All the above topics will be introduced in brief. Participation is mandatory throughout the course. In the introductory sessions, topics will be assigned to the students and deadline for submitting the report and implementation will be discussed.

First Part

Students are expected to understand the algorithms and current implementations done in Java. Know the basics of Process Mining and how tools like ProM work. Some of the algorithms discussed would be as follows:

  1. Naive α- algorithm
  2. Heuristic Miner
  3. Inductive Miner

In addition other approaches and variants of the algorithms will be discussed.

Second Part

Students will be required (in groups of at most 4 people) to implement the discovery algorithms in Python and provide proper visualizations.
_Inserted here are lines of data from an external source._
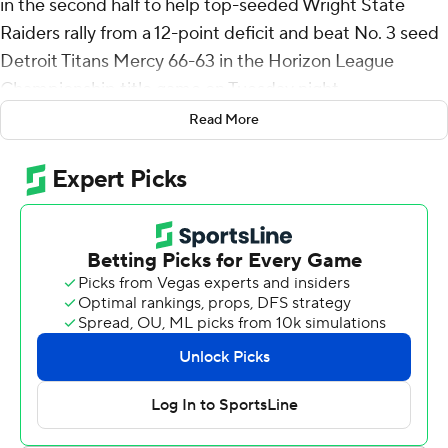
in the second half to help top-seeded Wright State
Raiders rally from a 12-point deficit and beat No. 3 seed
Detroit Titans Mercy 66-63 in the Horizon League
Championship title game on Tuesday night.
Read More
Wright State used a 25-7 run, capped by consecutive 3-
pointers from Logan Woods, for a 62-56 lead with 1:21
remaining. With nine seconds left, TJ Nadeau's 3-pointer
pulled Detroit Mercy to 65-63. Michael Cooper then
missed two free throws for the Raiders, but on the
Titans' final possession Kellen Pickett blocked Orlando
Lovejoy's layup attempt. Michael Imariagbe ended it
with a free throw.
Pickett added 17 points and Imariagbe finished with 12
for Wright State (23-11). They each had seven rebounds.
Lovejoy scored 26 points on 8-of-19 shooting from the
A proper SDLC lifecycle will be followed during this phase to track the development. The details of the methodology will be communicated in the introductory session.

A written report on the implementation, its advantages and issues should be produced individually by the students.

Grading

The grading will take into account the written report and the Python model implemented and will consist of some oral questions on the report (around 15-30 mins per student).

Prerequisites

  • Software Engineering knowledge(Design, development and testing)
  • Prior programming experience. Not necessarily Java or Python.
  • Interest to learn and code in Python

Optionals

  • Coursera "Process Mining: Data Science in Action" course
  • BPI Course

Resources

Registration

The registration is carried out by the central registration process in July 2018.

In order to increase your chance for being elected for this lab, please state your qualifications, experiences, and overall grades in your enrolled study as detailed as possible. Please give clearly why you are definitely a suitable candidate for this lab.

You will be informed about the first meeting in the weeks after the registration closes.